Assume we have $N$ measurements $z_1, ..., z_N \in \mathbb{R}^{n_z} $ that generated by
$$ z_i = M v_i + e_i $$
where $v_i \in \mathbb{R}^{n_v}$, $n_v < n_z$ and $e_i$ an error sampled from normal distribution $\mathcal{N}(0, \sigma^2 I) $. Hereby $M$ should have full rank but be unknown.
Given only the measurements $z_i$ and no information about $M$, $v_i$ and $e_i$, my task is to find a matrix $B$ that estimates
$$ \hat v_i \approx B \hat z_i $$
for new samples $(\hat v_i, \hat z_i)$ generated by same distributions as before. This is in general referred to as blind signal separation (BSS).

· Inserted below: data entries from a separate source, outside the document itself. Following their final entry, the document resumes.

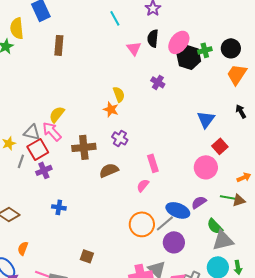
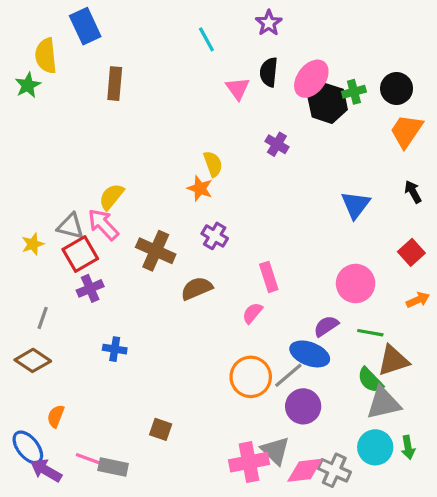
red square: (220, 146) -> (411, 252), moved
brown cross: (84, 147) -> (156, 251), turned 30
gray line: (21, 161) -> (43, 318), moved
green line: (228, 197) -> (370, 333), moved
brown triangle: (239, 200) -> (393, 360), moved, size x1.5
purple semicircle: (199, 202) -> (326, 326), moved

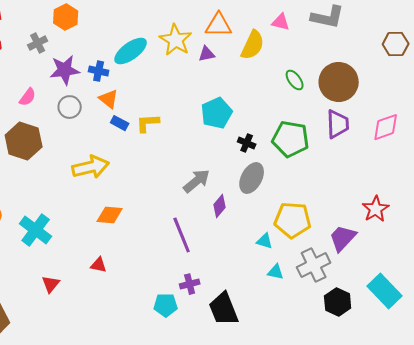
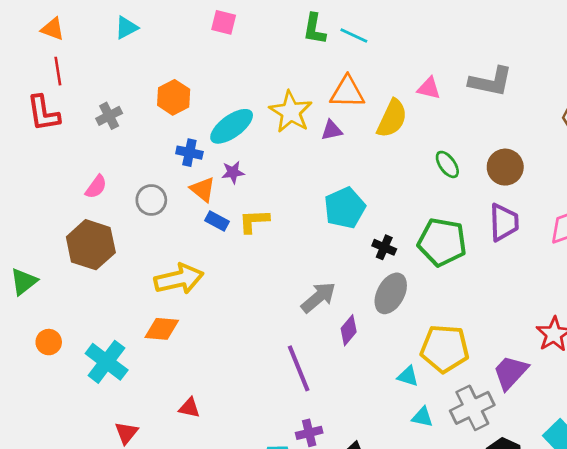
orange hexagon: (66, 17) -> (174, 97), moved
purple star: (65, 70) -> (233, 172), moved, size x0.6
brown circle: (339, 82) -> (505, 167), size x0.7
orange diamond: (110, 215) -> (162, 329), moved

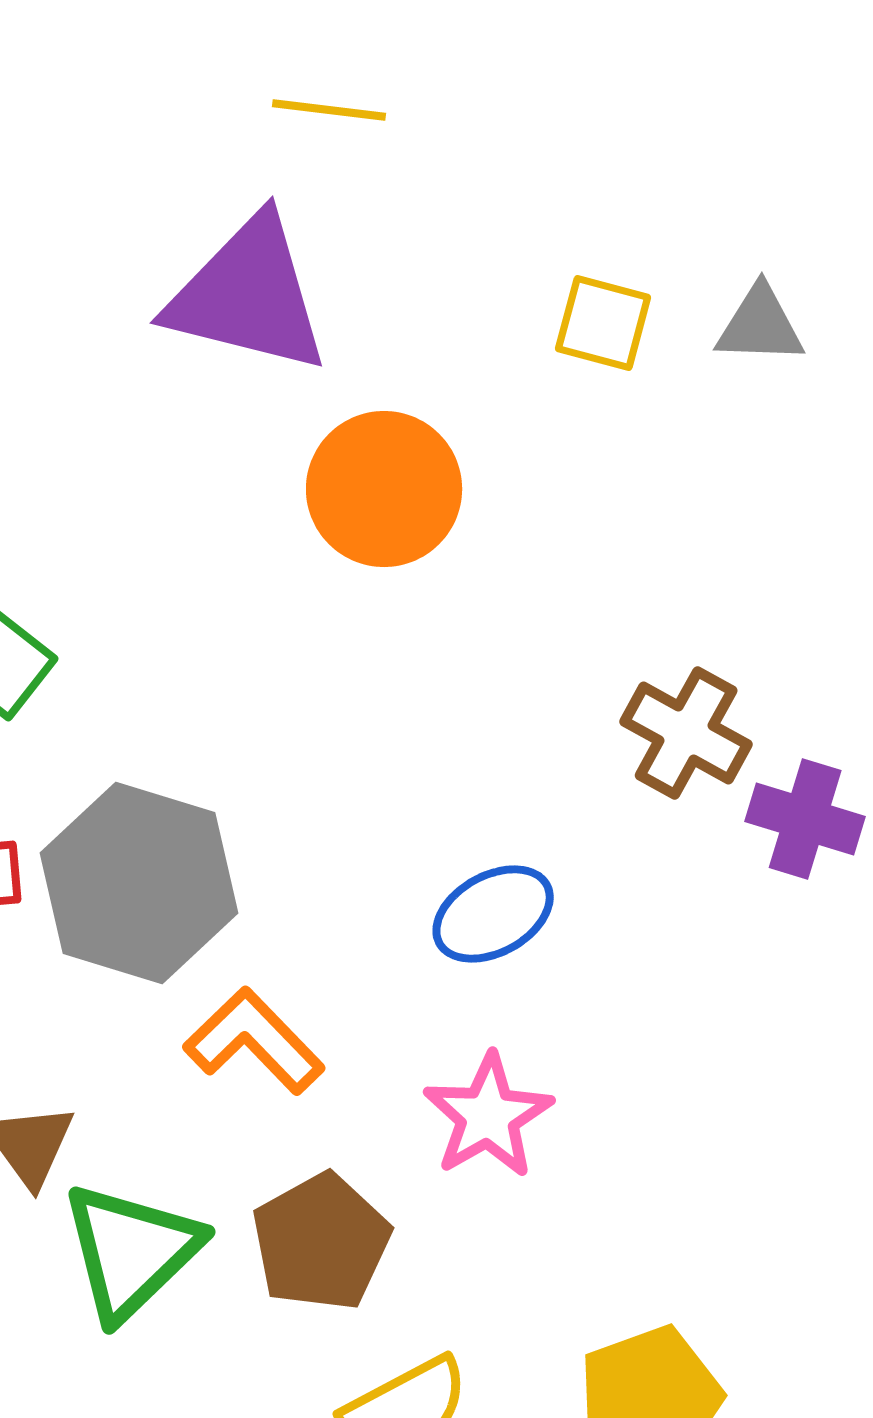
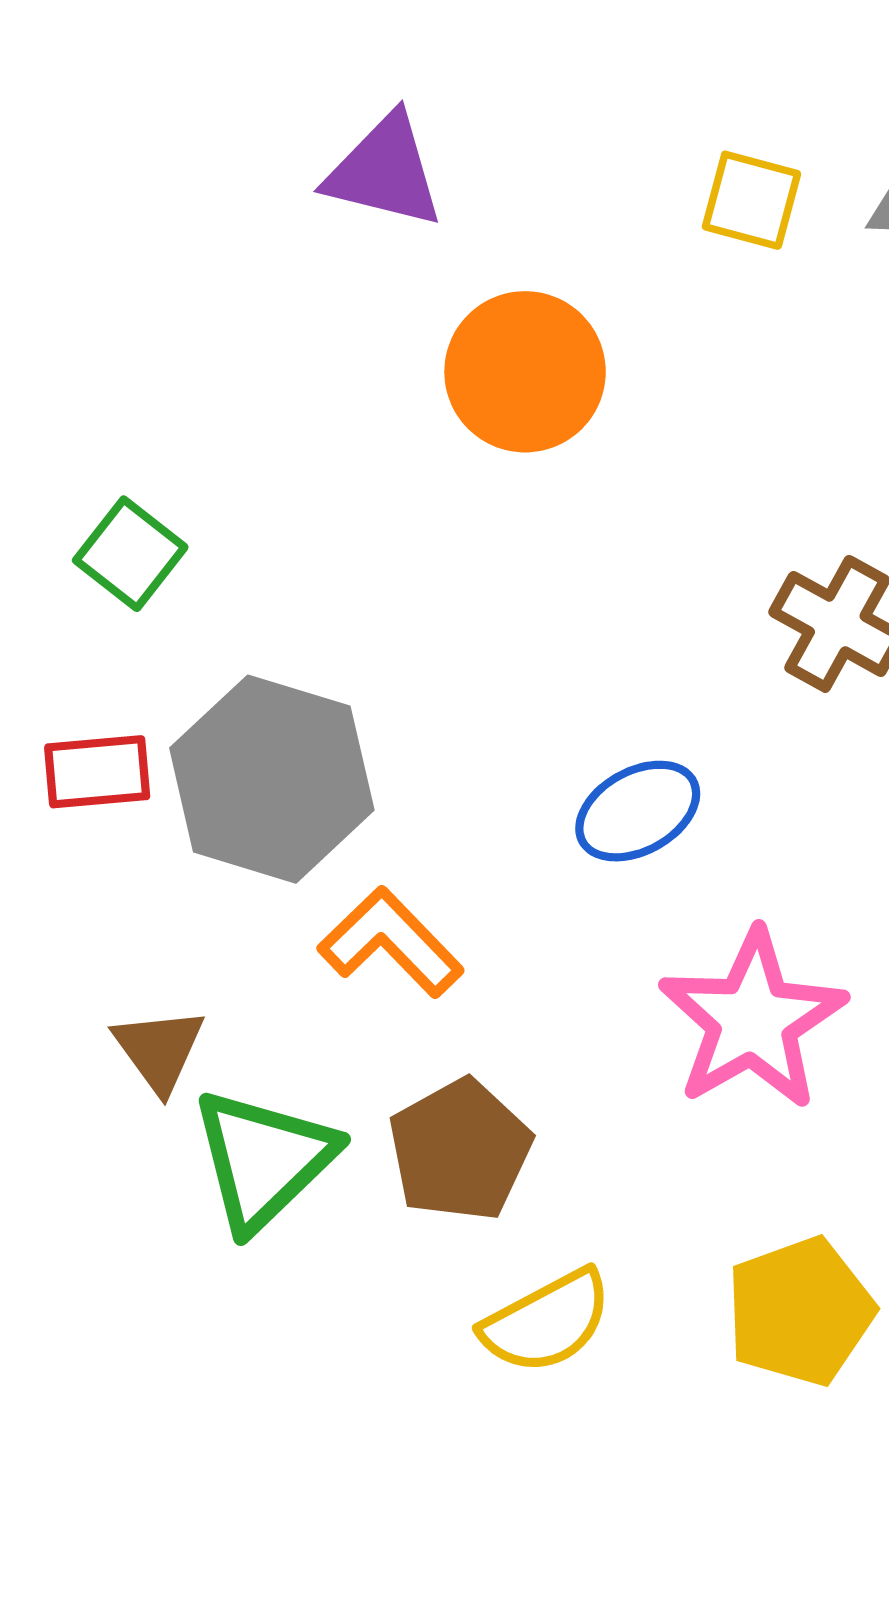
purple triangle: (248, 295) -> (384, 171), size x0.7
pink star: (488, 1116) -> (752, 1020), moved, size x1.4

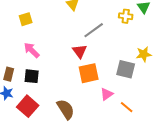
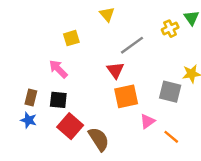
yellow cross: (126, 16) -> (170, 29), turned -32
yellow square: (26, 19) -> (71, 38), moved
red square: (28, 106) -> (70, 126), moved

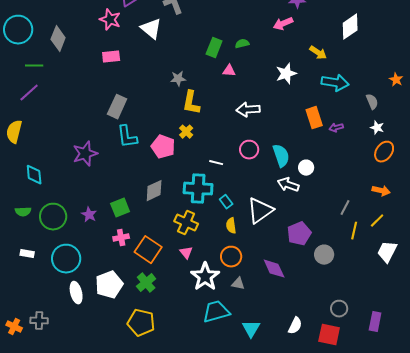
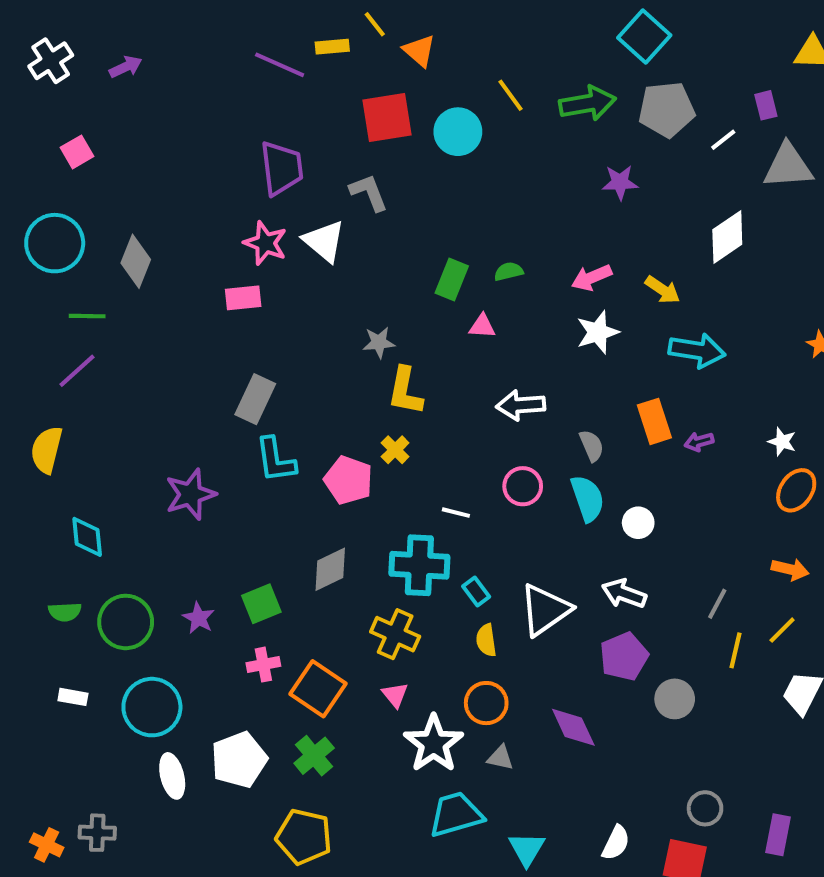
pink star: (110, 20) -> (265, 243), moved
pink arrow: (283, 24) -> (592, 278), moved
gray semicircle: (372, 102) -> (592, 446), moved
white arrow: (288, 185) -> (624, 594), moved

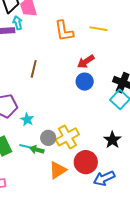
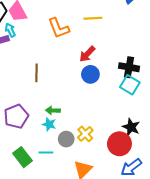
cyan star: (27, 119) -> (49, 124), moved
yellow cross: (67, 137) -> (85, 134), size x0.7
green arrow: (37, 150) -> (53, 110), moved
red circle: (86, 162) -> (119, 144), moved

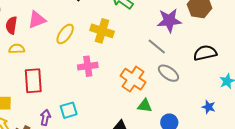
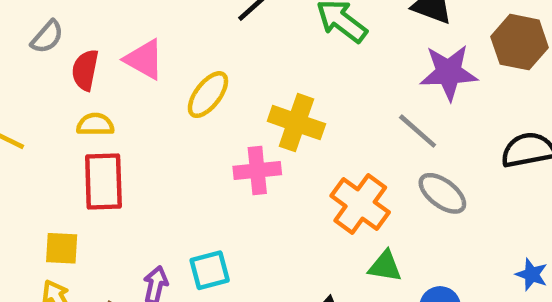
pink triangle: (37, 20) -> (144, 59), turned 48
yellow cross: (102, 31) -> (296, 123), moved
red rectangle: (33, 81) -> (103, 182), moved

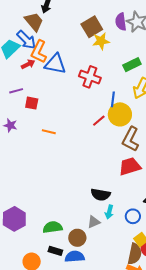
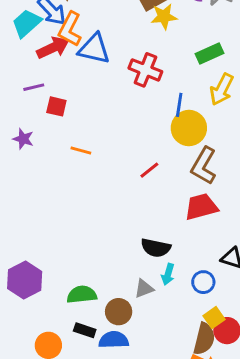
red arrow: (28, 64) -> (53, 48), size x1.5
red line: (99, 121) -> (149, 170), moved

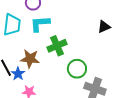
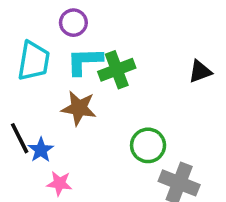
green cross: (57, 46) -> (117, 70), moved
brown star: (30, 59) -> (79, 108), moved

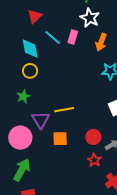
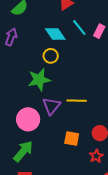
cyan diamond: (30, 49) -> (55, 34), turned -35
green star: (23, 96) -> (39, 80), size x1.6
orange square: (60, 139) -> (72, 138), moved

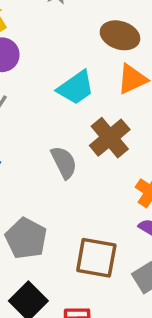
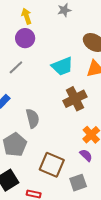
gray semicircle: (64, 162) -> (33, 118), moved

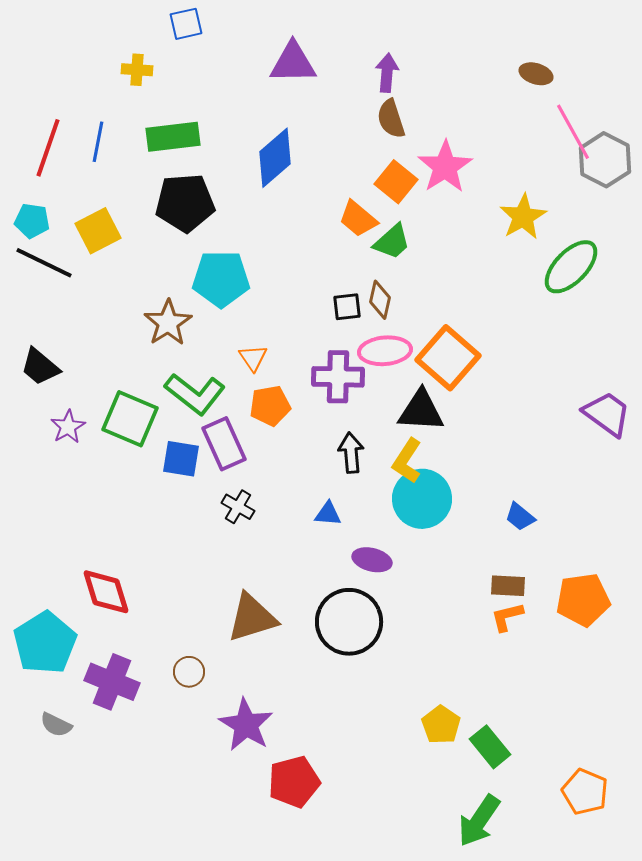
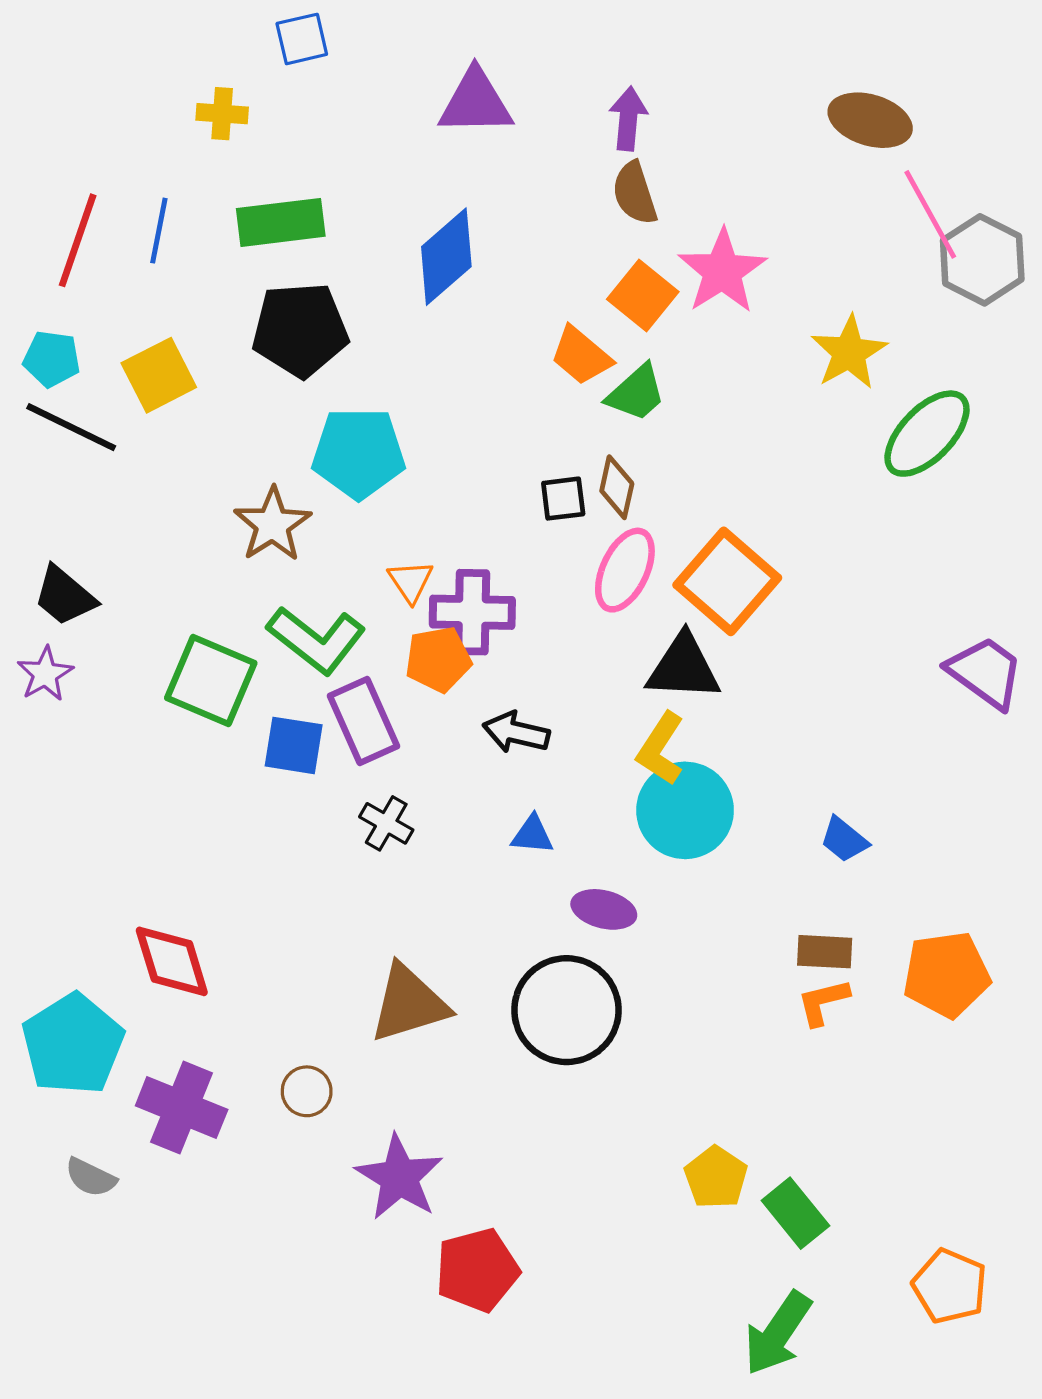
brown ellipse: (536, 74) -> (870, 120), size x1.5
pink ellipse: (385, 351) -> (625, 570), turned -60
purple cross: (338, 377) -> (472, 612), moved
purple star: (68, 427) -> (45, 674), moved
black arrow: (351, 453) -> (516, 732), moved, turned -72

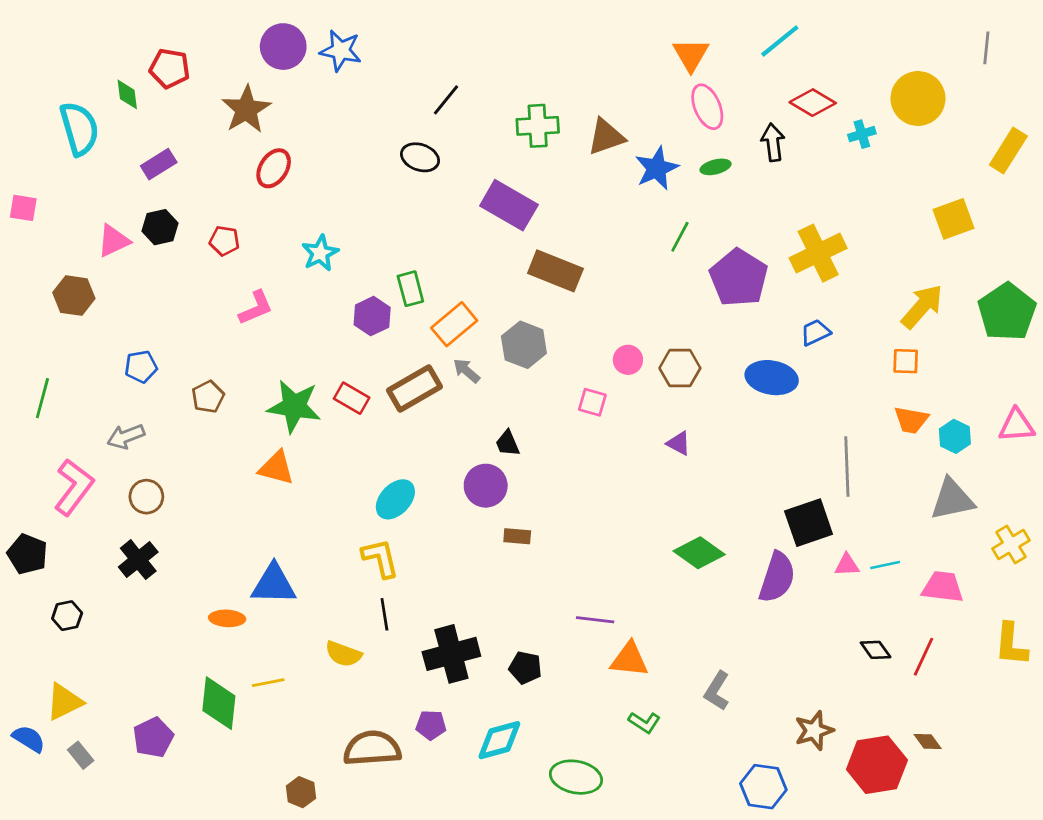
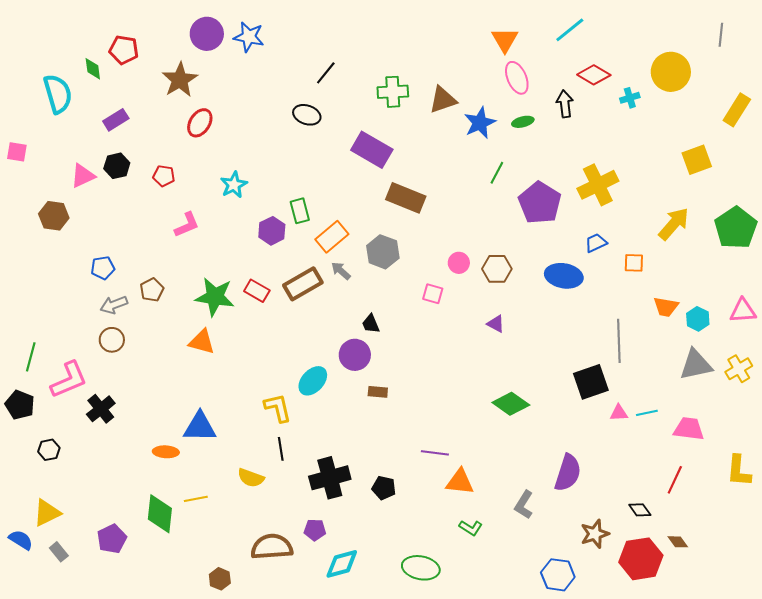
orange square: (906, 361) -> (634, 263), moved
green line: (42, 398) -> (31, 357), moved
gray arrow: (126, 436) -> (114, 305), moved
pink L-shape: (74, 487) -> (69, 380), moved, turned 30
brown circle: (146, 497) -> (112, 340), moved
cyan ellipse: (395, 499) -> (313, 381), moved
yellow cross: (1011, 544) -> (739, 369), moved
purple semicircle: (777, 577) -> (568, 473), moved
black diamond: (876, 650) -> (640, 510), moved
cyan diamond: (499, 740) -> (342, 564), moved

Now my question is the following: I dont know the distribution of $v_i$ at all, but i have the information, that the entries $v_{i,j}$ will always be around $0$ for all indices $j=1,...,n_v$ except a small number of indices, up to k many (its around $k/n_v \leq 0.2$ ...). So $v_i$ is always "approximately sparse".
So is there a good way to use this information to improve certain BSS algorithms to deliver a $B$ which will more probably deliver solutions $\hat v_i$ which tend to have the above sparsity property? Or are there certain algorithms for BSS that are especially well suited for this special case? Is there maybe a clever way to reformulate the BSS problem to contain the sparsity property?
To explain a bit about my application ... I want to build a software which is filled with piano music and should extract the notes being played. Herefor, i take several mp3s and genrate samples $z_i$ from wavelet transforming the sound signal at different time stamps. So a $z_i$ is basically the vector of amplitudes to different frequencies at a certain time. Then the $v_i$ is the vector of the intensities of the different notes being played (obviously unknown resp. not practicable to look up). Keep in mind, that if u play one note $v_{i,j}=\delta_{ij}$ u get all its harmonic frequencies in $z_i$ which makes it difficult to filter out.